Infosys’ new forecast is that it will grow eight to nine per cent in dollar revenue, down from 10.5 to 12 per cent it projected in July. The lower forecast indicates that Infosys will see flat revenue over the next six months, analysts said.
The firm said the cancellation of a contract by the Royal Bank of Scotland and other project scale-downs forced the company to lower the forecast in the second quarter, when it beat profit and revenue estimates.
The slow growth projection will put more pressure on chief executive officer Vishal Sikka to achieve his revenue target of $20 billion by 2020, with 30 per cent margins and a per-employee productivity of $80,000.
“It is an aspiration and it is such a steep target. That’s what makes it exciting to go after. However, our guidance is based on the near-term,” Sikka told reporters.
In the short term, software lobby Nasscom will be forced to reduce its growth estimates for the $108-billion Indian IT industry as the top players are facing the brunt of an uncertain global economy. In April, the industry body had projected 10-12 per cent growth for the year.
Sikka said on Friday that the company had won large orders of $1.2 billion in the three months, which was good in a “difficult and structurally challenging time”.
While the revenue grew 3.14 per cent over the previous quarter, pressure on pricing from customers impacted the benefits it earned from generating higher volume of business.
“On a year-on-year basis, our volume grew 12-13 per cent but the revenue growth was lower than that. This (pricing pressure) is what is happening. The only way to compensate is to bring more productivity benefit from automation,” Sikka said in an interview.
Sikka emphasised that the long-term benefit for the company and the industry was “cost-based, people-only model to one in which people are amplified by software and artificial intelligence”.
“Infosys results are better than TCS’ and even though outlook is muted, the company is likely to outgrow TCS in FY17 constant currency revenue terms. Infosys is trading at around 10 per cent discount to TCS on consensus FY18 price-to-earnings multiple. We expect the discount to narrow. Prefer Infosys over TCS,” said Govind Agarwal, research analyst (institutional equities) at Prabhudas Lilladher in a note to clients.
On Thursday, larger rival Tata Consultancy Services (TCS) called the second quarter ‘unusual’, saying there is caution among customers due to “growing uncertainties in environment”.
TCS reported an 8.2 per cent increase in profits at Rs 6,586 crore as revenue grew 7.8 per cent to Rs 29,284 crore.

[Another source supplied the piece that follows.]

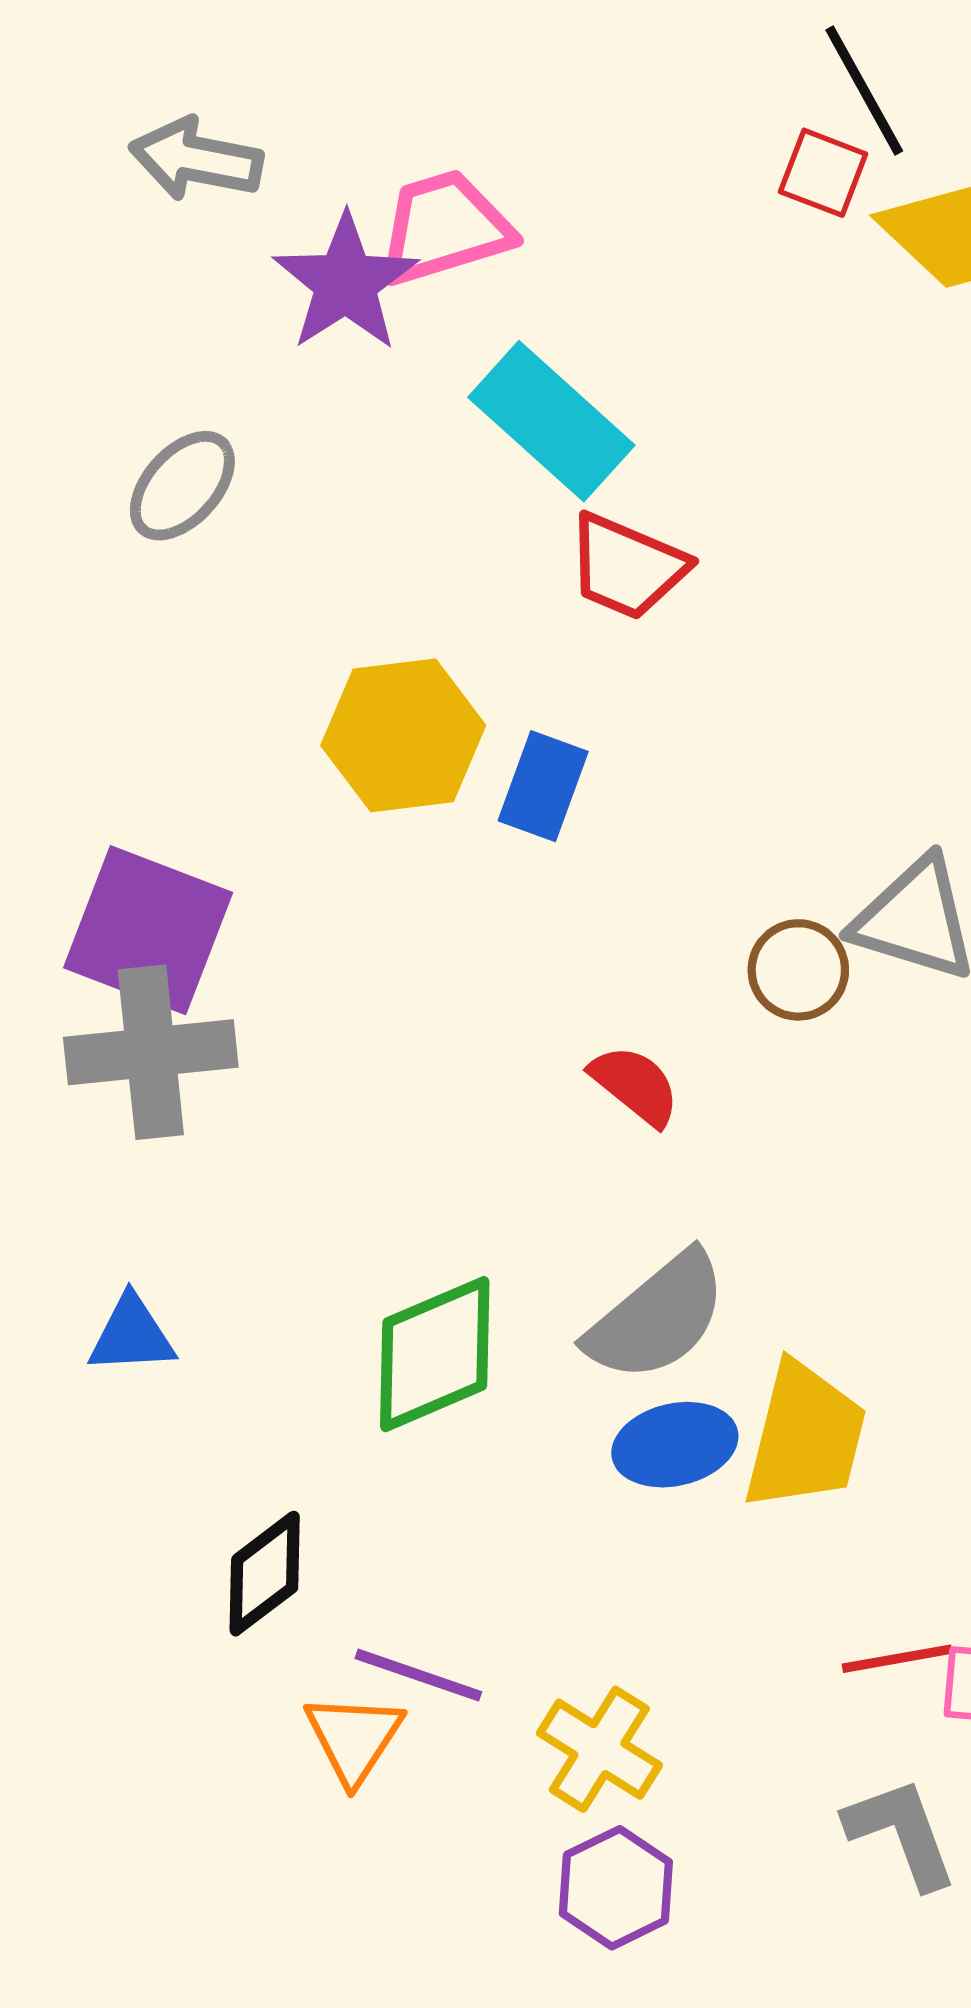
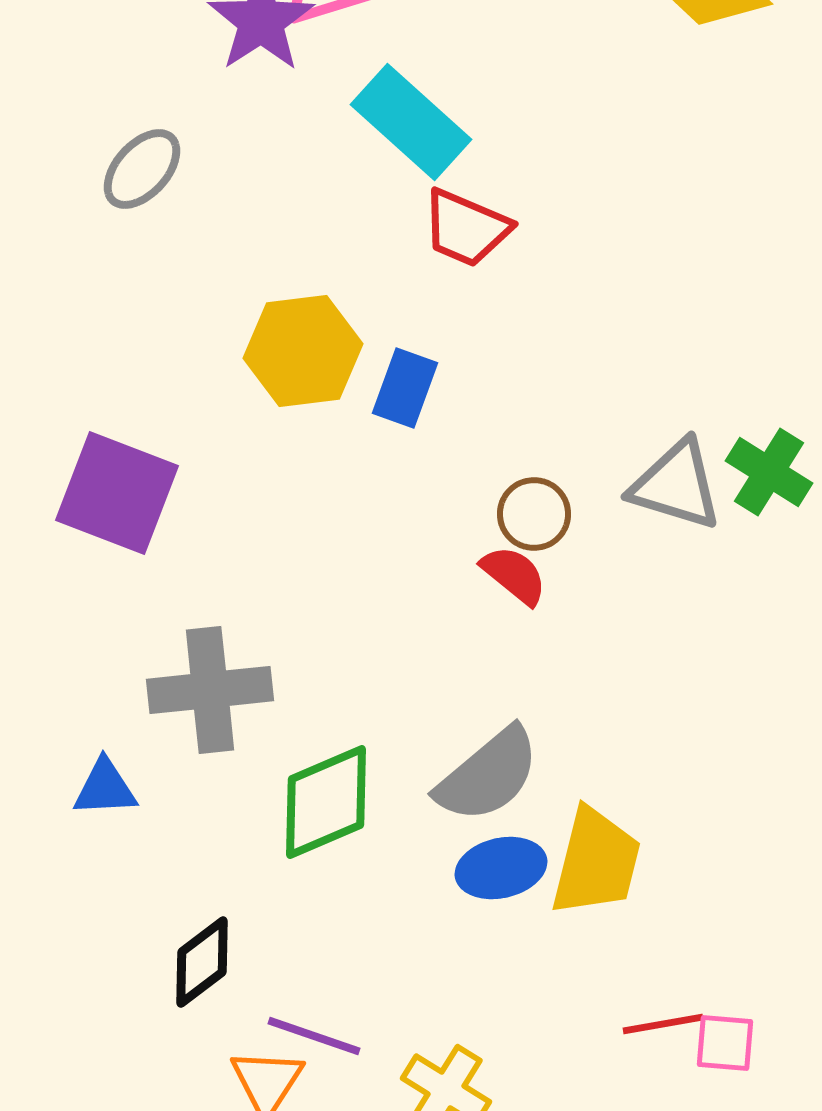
brown circle: (798, 970) -> (534, 514), moved
gray cross: (151, 1052) -> (210, 690), moved
red semicircle: (635, 1085) -> (514, 575), moved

The company grew its dollar revenue over the quarter by one per cent, the lowest for the company in over a decade. TCS had posted profits of Rs 6,085 crore on revenue of Rs 27,165.5 crore. Europe was the key market to drive growth for the company.
Meanwhile, Infosys appointed D N Prahlad, a former employee and a relative of founder N R Narayana Murthy, as an independent director on the board. The firm also revised compensation for its senior management by increasing the variable part of the salary and giving stock options to push them to achieve higher revenue targets.
The Infosys stock closed Rs 24.65 or 2.4 per cent down at Rs 1,027.4 on Friday, making the IT index fall by 51 points or 0.5 per cent to close at 10,155.12 points.
The BSE Sensex ended up 0.11 per cent or 30.49 points to close at 27,673.60.